(DATASET EXCERPTS begins)
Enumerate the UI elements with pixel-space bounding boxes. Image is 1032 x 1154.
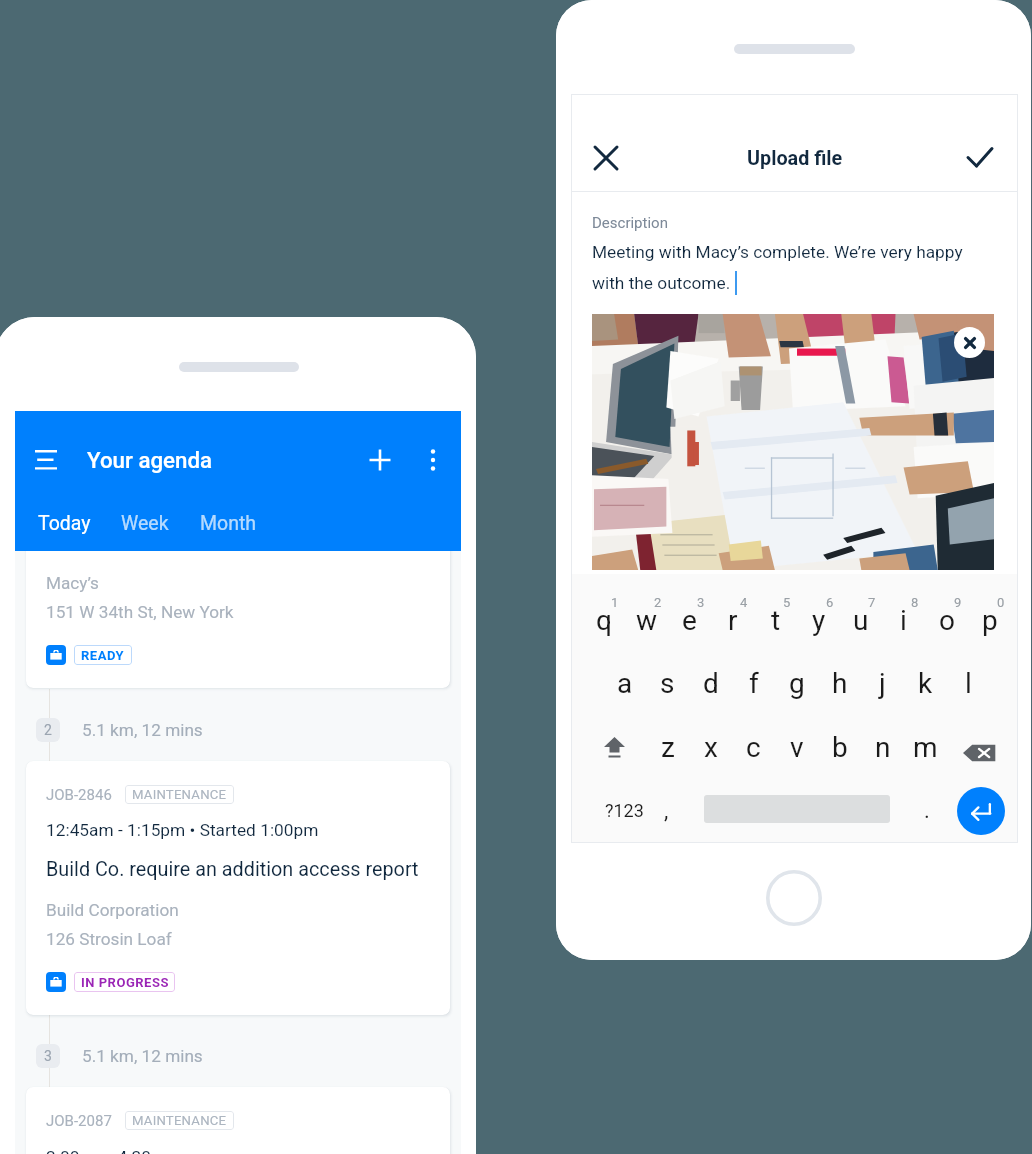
(DATASET EXCERPTS ends)
(DATASET EXCERPTS begins)
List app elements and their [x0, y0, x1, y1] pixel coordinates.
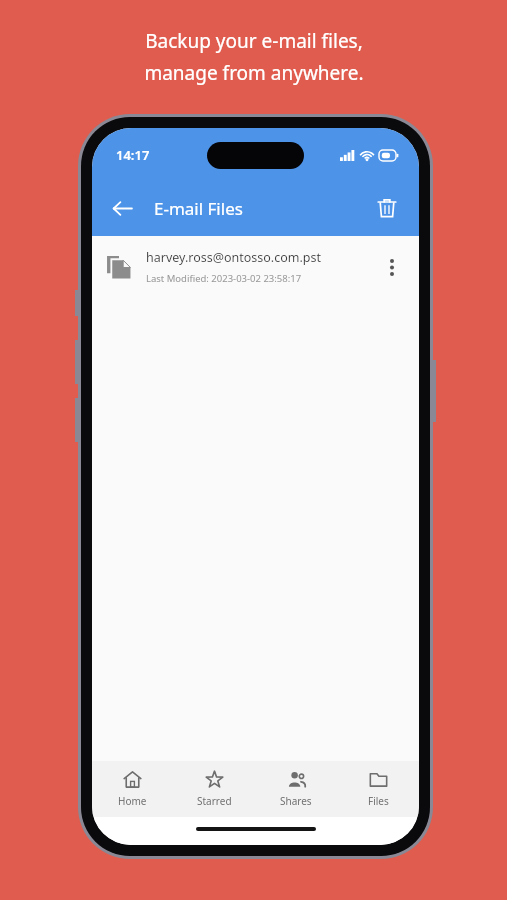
(DATASET EXCERPTS ends)
(DATASET EXCERPTS begins)
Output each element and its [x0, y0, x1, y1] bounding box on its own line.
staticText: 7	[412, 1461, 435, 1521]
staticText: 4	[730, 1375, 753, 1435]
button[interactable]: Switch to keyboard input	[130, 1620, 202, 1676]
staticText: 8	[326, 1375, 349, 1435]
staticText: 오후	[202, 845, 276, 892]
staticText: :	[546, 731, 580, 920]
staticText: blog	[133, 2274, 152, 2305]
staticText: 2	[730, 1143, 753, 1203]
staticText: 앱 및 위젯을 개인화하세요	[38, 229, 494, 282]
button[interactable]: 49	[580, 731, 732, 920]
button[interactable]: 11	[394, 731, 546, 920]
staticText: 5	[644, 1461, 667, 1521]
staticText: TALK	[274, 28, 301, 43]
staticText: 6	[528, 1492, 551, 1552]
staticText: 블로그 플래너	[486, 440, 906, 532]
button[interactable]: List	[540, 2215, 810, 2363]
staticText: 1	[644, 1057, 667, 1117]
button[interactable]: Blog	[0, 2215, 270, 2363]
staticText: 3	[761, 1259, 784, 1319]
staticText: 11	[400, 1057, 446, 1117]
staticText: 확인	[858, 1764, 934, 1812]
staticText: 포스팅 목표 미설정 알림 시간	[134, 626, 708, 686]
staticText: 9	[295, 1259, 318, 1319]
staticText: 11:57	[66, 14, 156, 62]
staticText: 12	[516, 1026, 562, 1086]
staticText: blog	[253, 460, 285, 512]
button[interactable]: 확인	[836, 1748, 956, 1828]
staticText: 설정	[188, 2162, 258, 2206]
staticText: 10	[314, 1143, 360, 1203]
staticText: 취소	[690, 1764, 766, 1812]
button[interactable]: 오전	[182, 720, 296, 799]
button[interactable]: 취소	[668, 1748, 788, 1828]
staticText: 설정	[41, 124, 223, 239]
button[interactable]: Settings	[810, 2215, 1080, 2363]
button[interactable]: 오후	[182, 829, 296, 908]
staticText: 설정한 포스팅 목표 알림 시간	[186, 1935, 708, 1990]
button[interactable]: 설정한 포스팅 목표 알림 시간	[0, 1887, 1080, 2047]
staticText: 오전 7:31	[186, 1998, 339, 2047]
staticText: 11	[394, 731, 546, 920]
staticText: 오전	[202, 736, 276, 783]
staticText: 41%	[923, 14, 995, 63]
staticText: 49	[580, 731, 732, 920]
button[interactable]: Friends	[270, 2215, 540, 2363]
(DATASET EXCERPTS ends)
TASK STATEMENT:
Every line of the records above where the string "pixel" is found should be copied.

ANSWER SPACE:
Enumerate the UI elements with pixel-space bounding boxes. Image is 1032 x 1154.
List app elements and their [x0, y0, x1, y1] pixel coordinates.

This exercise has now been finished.